To focus stack you will need to take shots with different focus points. Options are to either keep the camera in one place and change the focus point with the lens or to keep the lens at one focus point and move the camera. With this I usually use the best f/stop for the lens and unless you have a focus rail then it is easier to first try out this with some careful manual focus. Some cameras can be tethered to a laptop and have software step the lens through different focus points or control a focus rail with a stepper motor. Note that you will usually lose some of the image after processing so usually need to include slightly more area in the initial image. You need to use a tripod. I use Zerene Stacker to combine the images. Depending on depth-of-field and subject it could be just a few images to over a dozen.  
I like to use a custom white balance and manual exposure so those things are not changed by the camera from shot to shot.  
I think your image as it is now is pretty good, but it could be worthwhile to try out some focus stacking just in case you really need it sometime.


----------



## Jasii (Nov 23, 2015)

Others have pitched in with the technical stuff, being a foodie myself all I can say is:
This looks scrummy! Well done mate.
Cheers!


----------



## redbourn (Nov 24, 2015)

Jasii said:


> Others have pitched in with the technical stuff, being a foodie myself all I can say is:
> This looks scrummy! Well done mate.
> Cheers!


Thanks!


----------



## redbourn (Nov 24, 2015)

Dave442 said:


> redbourn said:
> 
> 
> > Tried focus stacking for the first time but it only showed the attached which didn't seem helpful. Maybe because of my lack of knowledge on how to use it.
> ...



Thanks for the help and encouragement. I thought it would be great fun to write a cookbook. Now I cook for two days, eat the meal warm the first day and reheated the second day.

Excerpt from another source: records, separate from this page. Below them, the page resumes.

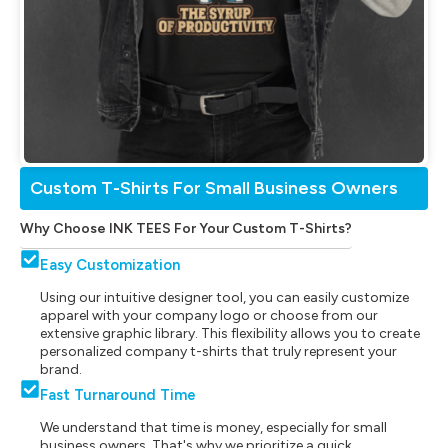
Custom T-Shirts For Small Business Owners
Why Choose INK TEES For Your Custom T-Shirts?
Easy Customization
Using our intuitive designer tool, you can easily customize
apparel with your company logo or choose from our
extensive graphic library. This flexibility allows you to create
personalized company t-shirts that truly represent your
brand.
Fast Turnaround Time
We understand that time is money, especially for small
business owners. That's why we prioritize a quick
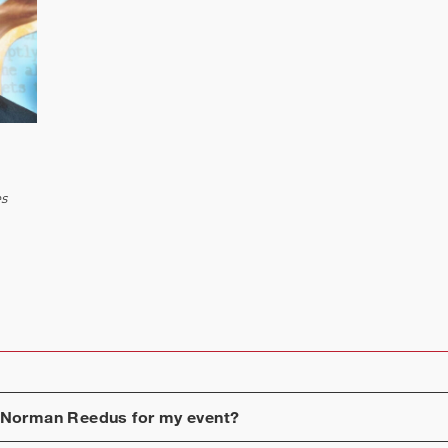
es
Norman Reedus
for my event?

I used a tripod and a timer and a whole range of f stops. I will try manual focus with the software you mentioned.

Maybe I didn't use the PS focus stacker correctly. What I got didn't seem helpful.


----------



## redbourn (Nov 24, 2015)

dennybeall said:


> Looking at the shot on this laptop I do see the yellow with tints of green in the low spots of the crust. Everything else looks good though.


Thanks


----------



## redbourn (Nov 24, 2015)

OGsPhotography said:


> Garnish the pie I would, and get a little lower to include some background separation.
> 
> Looks tasty.



Thanks. Never thought about garnishing a pie.


----------



## redbourn (Nov 24, 2015)

AceCo55 said:


> I like it - looks very appetising!
> I actually like the composition - good leading lines and the colour of the vegetables brings a freshness to the pie.



Thank you.


----------



## FotosbyMike (Nov 24, 2015)

redbourn said:


> I can darken the veg in LR but not much I can do about over exposed now. What could I have done about it when shooting?



There are a few things you can do easiest is to flag or block as much of the light hitting the vegs with a black card, and the second option I know it as feathering the light this is done by rotating the softbox away from the product so it is not 90 degrees to the product. Last option is taking multiple exposures one for the vegs and one for the pie then compositing them in PS. Believe it or not a lot of food and product photography is not done all in camera it is 2-10+ images composited together.

This cheesecake image I took is focus stacked about 5 shots(should have been more, too late), then each Oreo has a shot so this image is about 9 photos. Then composited together in PS.


----------



## redbourn (Nov 24, 2015)

FotosbyMike said:


> redbourn said:
> 
> 
> > I can darken the veg in LR but not much I can do about over exposed now. What could I have done about it when shooting?
> ...



Great shot and I see the difference !

And I will try some of the tips.

Was it you that mentioned using software that makes a ring around the object when using manual focus?

I wanted to check out the software but can't find the post, so I don't know the name of the software.


----------



## FotosbyMike (Nov 24, 2015)

Dave442 said:


> I use Zerene Stacker to combine the images. Depending on depth-of-field and subject it could be just a few images to over a dozen.



Said he used Zerene Stacker, PS also has the option and Helicon Focus is also a good one.


----------



## redbourn (Nov 24, 2015)

FotosbyMike said:


> Dave442 said:
> 
> 
> > I use Zerene Stacker to combine the images. Depending on depth-of-field and subject it could be just a few images to over a dozen.
> ...


Thanks !


----------



## redbourn (Nov 24, 2015)

PS provides a mask, does Zerene Stacker?

I only want to sharpen parts of an image.


----------



## FotosbyMike (Nov 24, 2015)

Correct PS does do layer masking to revel only sharp images. Check out this awesome video from Phlearn


----------



## gsgary (Nov 24, 2015)

Gravy looks a bit oily


----------



## jcdeboever (Nov 24, 2015)

Some of Ron's bread, limr's wine, heaping pile of that steak pie, and photomikes desert and I'm good to go! SWEET!!!!

Sent from my XT1254 using Tapatalk


----------



## chuasam (Dec 7, 2015)

Getting better. Use an xrite colour checker and not a grey card.


----------